Naturalmente le fede in Cristo implica anche l’obbedienza ai suoi precetti. La
giustificazione del Cristianesimo è nella sua utilità: senza di esso solo i filosofi, la parte
razionale del genere umano, avrebbe potuto concepire, attraverso la ragione, l’idea di un
essere superiore, mentre con la rivelazione tale scoperta è potenzialmente aperta a tutti.

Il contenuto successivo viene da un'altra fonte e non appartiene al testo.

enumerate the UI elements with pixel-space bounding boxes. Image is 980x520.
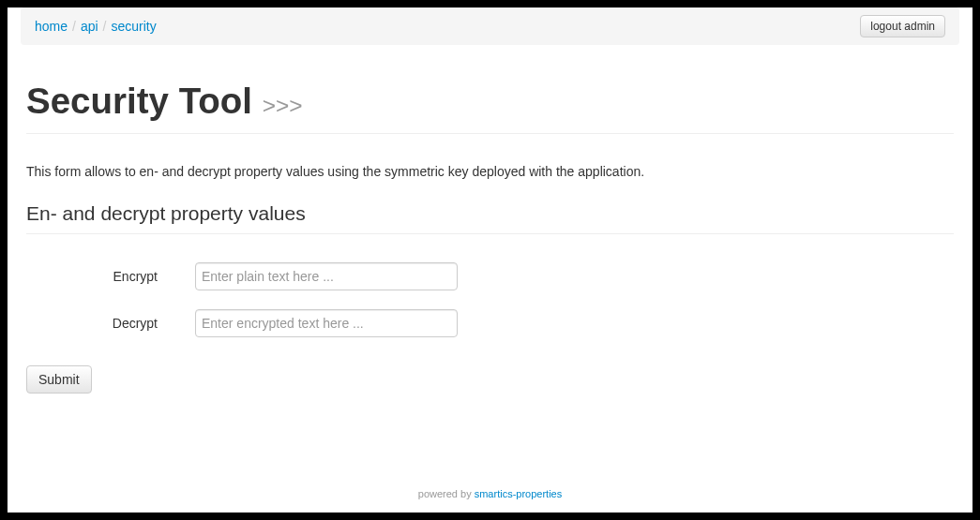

La difesa della tolleranza verso le altre fedi parte invece dal presupposto che, per dichiararsi
fedele, necessario e sufficiente è il culto interiore di Dio, tutti gli atti esterni sono necessari
alla religione e subordinati al tempo ed ai costumi delle diverse genti. Lo stato è per Locke
una società costituita per conservare i beni civili, mentre la chiesa è una libera società creata
per onorare Dio. Da ciò deriva che la salvezza dell’anima è fuori dai limiti dello stato ed è
invece affare della chiesa, inoltre proprio perché la fede è uno spontaneo atto dello spirito
essa non può essere forzata o indotta in alcuno. La chiesa non ha in sostanza poteri sullo
stato, né tanto meno con i suoi provvedimenti può diminuire o aumentare i diritti civili di un
uomo.
Conclusioni
F. Copleston: “Locke fu un uomo molto moderato. Empirista, in quanto afferma che tutto il
materiale della nostra conoscenza è fornito dalle percezioni sensibili e dalla riflessione, ma
non estremista, in quanto non pensa che noi conosciamo soltanto le cose percepite attraverso
i sensi. In forma elementare egli è un razionalista, perché è certo del primato del giudizio
razionale su tutte le opinioni e le fedi e perché disapprova la sostituzione di espressioni
emozionali e sentimenti a giudizi fondati sulla ragione. Ma non è un razionalista nel senso
che disprezzi la realtà spirituale o l’ordine soprannaturale o la possibilità di una rivelazione
divina di verità che sono tuttavia al di sopra della ragione e non possono essere scoperte da
essa solamente. Avversò il principio di autorità, sia nel campo intellettuale che politico. Fu
uno degli esponenti del principio di tolleranza; ma, alieno dall’anarchia, riconosceva i limiti
al campo entro il quale voleva applicare tale principio. Fu uno spirito religioso, ma lontano
dal fanatismo o dallo zelo eccessivo. Per concludere, non troviamo in lui espressioni
brillanti o geniali, ma sempre misura e buon senso”.